Weakly Supervised Object Detection (WSOD) with only image-level annotation has recently attracted wide attention. Many existing methods ignore the inter-image relationship of instances which share similar characteristics while can certainly be determined not to belong to the same category. Therefore, in order to make full use of the weak label, we propose the Negative Prototypes Guided Contrastive learning (NPGC) architecture. Firstly, we define Negative Prototype as the proposal with the highest confidence score misclassified for the category that does not appear in the label. Unlike other methods that only utilize category positive feature, we construct an online updated global feature bank to store both positive prototypes and negative prototypes. Meanwhile, we propose a pseudo label sampling module to mine reliable instances and discard the easily misclassified instances based on the feature similarity with corresponding prototypes in global feature bank. Finally, we follow the contrastive learning paradigm to optimize the proposal's feature representation by attracting same class samples closer and pushing different class samples away in the embedding space. Extensive experiments have been conducted on VOC07, VOC12 datasets, which shows that our proposed method achieves the state-of-the-art performance.

Paper Structure

This paper contains 23 sections, 9 equations, 5 figures, 6 tables.

Figures (5)

  • Figure 1: Illustration for negative prototypes. The green box in each of the three top-right images refers to the ground truth bounding box of the category "Horse", "Dog" and "Sheep", respectively. The yellow boxes refer to the misclassified proposals for the category "Cow". It is clear that "Cow" does not appear in any of the three images, while there are still proposals mistakenly detected as "Cow". We consider such proposals as negative prototypes for the category "Cow". We then extract the feature representations of these proposals and store them in the negative prototypes bank.
  • Figure 2: Comparison of classic contrastive learning (left) and our contrastive learning (right).
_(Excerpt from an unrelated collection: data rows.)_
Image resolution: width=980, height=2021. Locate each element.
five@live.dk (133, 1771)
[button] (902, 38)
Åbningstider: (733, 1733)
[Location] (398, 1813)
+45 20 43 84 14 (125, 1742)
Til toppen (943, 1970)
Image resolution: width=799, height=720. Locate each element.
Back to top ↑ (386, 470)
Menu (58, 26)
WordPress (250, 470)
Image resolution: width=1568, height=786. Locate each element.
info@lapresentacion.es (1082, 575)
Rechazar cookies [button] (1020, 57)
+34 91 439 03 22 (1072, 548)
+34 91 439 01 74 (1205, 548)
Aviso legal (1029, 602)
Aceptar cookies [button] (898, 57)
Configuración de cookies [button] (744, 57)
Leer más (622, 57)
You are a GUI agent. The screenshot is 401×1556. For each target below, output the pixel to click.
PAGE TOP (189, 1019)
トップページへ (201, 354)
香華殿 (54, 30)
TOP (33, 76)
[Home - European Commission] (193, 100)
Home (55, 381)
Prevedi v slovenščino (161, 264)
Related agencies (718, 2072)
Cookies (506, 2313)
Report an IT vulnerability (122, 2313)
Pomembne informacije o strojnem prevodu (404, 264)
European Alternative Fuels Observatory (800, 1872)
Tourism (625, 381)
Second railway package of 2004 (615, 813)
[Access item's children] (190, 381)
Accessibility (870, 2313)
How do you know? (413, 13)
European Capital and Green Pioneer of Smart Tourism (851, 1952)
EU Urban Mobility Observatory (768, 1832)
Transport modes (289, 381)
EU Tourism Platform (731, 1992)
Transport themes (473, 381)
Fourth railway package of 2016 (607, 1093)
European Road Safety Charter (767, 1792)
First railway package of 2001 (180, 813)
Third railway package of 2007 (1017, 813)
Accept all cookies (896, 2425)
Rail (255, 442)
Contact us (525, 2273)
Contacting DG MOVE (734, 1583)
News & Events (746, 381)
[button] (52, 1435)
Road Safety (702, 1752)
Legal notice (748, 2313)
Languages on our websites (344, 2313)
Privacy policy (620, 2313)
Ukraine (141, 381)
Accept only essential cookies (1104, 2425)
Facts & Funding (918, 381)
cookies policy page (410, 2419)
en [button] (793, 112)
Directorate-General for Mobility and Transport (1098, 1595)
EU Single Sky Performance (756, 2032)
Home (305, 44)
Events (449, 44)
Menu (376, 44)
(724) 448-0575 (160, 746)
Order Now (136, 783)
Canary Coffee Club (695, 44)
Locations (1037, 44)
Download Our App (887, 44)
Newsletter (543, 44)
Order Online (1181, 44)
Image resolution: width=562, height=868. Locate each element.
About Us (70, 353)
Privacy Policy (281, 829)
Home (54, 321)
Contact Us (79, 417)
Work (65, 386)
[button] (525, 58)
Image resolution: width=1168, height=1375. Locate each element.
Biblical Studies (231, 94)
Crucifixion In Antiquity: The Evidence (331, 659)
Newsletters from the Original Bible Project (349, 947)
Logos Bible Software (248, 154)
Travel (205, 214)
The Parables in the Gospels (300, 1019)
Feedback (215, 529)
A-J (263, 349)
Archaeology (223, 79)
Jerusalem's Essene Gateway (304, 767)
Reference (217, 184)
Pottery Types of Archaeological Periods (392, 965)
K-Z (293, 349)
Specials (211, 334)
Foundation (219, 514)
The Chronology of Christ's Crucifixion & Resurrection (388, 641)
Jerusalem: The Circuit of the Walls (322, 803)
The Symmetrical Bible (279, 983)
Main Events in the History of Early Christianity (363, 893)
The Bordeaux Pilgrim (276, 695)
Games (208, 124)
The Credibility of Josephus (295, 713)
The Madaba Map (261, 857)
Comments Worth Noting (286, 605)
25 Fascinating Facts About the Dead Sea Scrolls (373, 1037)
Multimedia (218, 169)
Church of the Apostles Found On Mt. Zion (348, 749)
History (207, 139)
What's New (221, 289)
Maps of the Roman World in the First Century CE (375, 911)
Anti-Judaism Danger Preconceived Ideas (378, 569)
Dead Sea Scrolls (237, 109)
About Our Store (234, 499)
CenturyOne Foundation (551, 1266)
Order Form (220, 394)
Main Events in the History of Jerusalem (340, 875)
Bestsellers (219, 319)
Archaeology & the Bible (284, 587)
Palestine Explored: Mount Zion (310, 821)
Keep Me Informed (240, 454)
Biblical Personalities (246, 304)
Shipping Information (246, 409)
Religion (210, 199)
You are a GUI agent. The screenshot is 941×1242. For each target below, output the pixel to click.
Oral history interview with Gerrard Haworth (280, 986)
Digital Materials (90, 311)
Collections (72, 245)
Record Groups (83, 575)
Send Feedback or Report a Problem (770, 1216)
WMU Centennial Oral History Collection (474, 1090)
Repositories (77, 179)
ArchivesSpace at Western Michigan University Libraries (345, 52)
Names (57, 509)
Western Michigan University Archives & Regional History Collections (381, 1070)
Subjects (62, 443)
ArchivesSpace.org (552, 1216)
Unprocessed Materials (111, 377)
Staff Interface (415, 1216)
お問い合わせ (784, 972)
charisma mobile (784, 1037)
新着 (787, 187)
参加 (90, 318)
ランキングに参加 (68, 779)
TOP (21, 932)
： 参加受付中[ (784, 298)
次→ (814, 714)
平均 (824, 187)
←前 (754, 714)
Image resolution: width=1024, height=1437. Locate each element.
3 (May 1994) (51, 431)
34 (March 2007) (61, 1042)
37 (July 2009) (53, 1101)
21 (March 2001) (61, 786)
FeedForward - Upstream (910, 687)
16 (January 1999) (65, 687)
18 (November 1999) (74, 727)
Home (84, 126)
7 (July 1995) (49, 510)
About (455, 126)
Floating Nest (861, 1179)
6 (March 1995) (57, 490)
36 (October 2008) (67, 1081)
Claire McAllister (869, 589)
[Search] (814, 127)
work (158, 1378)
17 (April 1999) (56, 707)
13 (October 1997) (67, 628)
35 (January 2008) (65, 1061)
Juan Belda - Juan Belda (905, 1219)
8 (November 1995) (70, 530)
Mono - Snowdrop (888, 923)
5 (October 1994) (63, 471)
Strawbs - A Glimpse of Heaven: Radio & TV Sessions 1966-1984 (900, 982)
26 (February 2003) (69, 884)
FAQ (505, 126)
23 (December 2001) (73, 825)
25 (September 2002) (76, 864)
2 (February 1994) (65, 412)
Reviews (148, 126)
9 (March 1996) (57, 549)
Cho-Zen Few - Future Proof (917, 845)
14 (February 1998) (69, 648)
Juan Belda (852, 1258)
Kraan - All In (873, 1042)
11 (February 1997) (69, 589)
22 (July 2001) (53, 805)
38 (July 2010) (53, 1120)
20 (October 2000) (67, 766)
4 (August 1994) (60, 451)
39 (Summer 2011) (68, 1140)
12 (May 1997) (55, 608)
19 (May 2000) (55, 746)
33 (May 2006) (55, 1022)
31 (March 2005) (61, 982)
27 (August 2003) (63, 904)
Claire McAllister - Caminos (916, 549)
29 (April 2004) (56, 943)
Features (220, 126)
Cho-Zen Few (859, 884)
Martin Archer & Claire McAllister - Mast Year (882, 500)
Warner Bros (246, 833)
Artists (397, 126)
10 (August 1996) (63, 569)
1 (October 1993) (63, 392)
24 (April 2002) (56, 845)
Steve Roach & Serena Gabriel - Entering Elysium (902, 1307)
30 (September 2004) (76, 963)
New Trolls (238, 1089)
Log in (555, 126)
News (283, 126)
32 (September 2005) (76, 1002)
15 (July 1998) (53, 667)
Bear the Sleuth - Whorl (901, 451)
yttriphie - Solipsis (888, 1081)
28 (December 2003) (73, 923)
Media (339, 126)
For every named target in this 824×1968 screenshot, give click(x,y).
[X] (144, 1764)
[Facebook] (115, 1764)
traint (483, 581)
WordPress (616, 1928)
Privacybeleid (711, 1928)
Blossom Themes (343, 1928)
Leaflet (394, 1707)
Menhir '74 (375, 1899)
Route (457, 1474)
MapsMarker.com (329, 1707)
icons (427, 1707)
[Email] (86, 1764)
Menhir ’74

We proposed the concept of Negative Prototypes (proposal mis-classified for category which has similar characteristics to current category while can certainly be determined not to belong to) and construct a global feature bank to store both positive prototype and negative prototype.
  • Figure 3: Overall architecture of the proposed method. NPGC consists of four major components: Feature extractor, MIL branch, Contrastive branch, and Online instance refine branch. We constructed a global feature bank to store both positive prototypes and negative prototypes, which utilized contrastive learning to pull close the samples from the positive pair and to push apart the samples from the negative pair. We employ a pseudo label sampling module to mine the missing instances and punish overfitted instances.
  • Figure 4: Qualitative results on VOC 2007 test set. The left columns show the results from OICR whereas the right columns show the results from our method.
  • Figure 5: More detection results on VOC 2007 test set. Boxes in light green represent ground-truth boxes, and boxes in other colors represent the predicted bounding boxes and the confidence scores.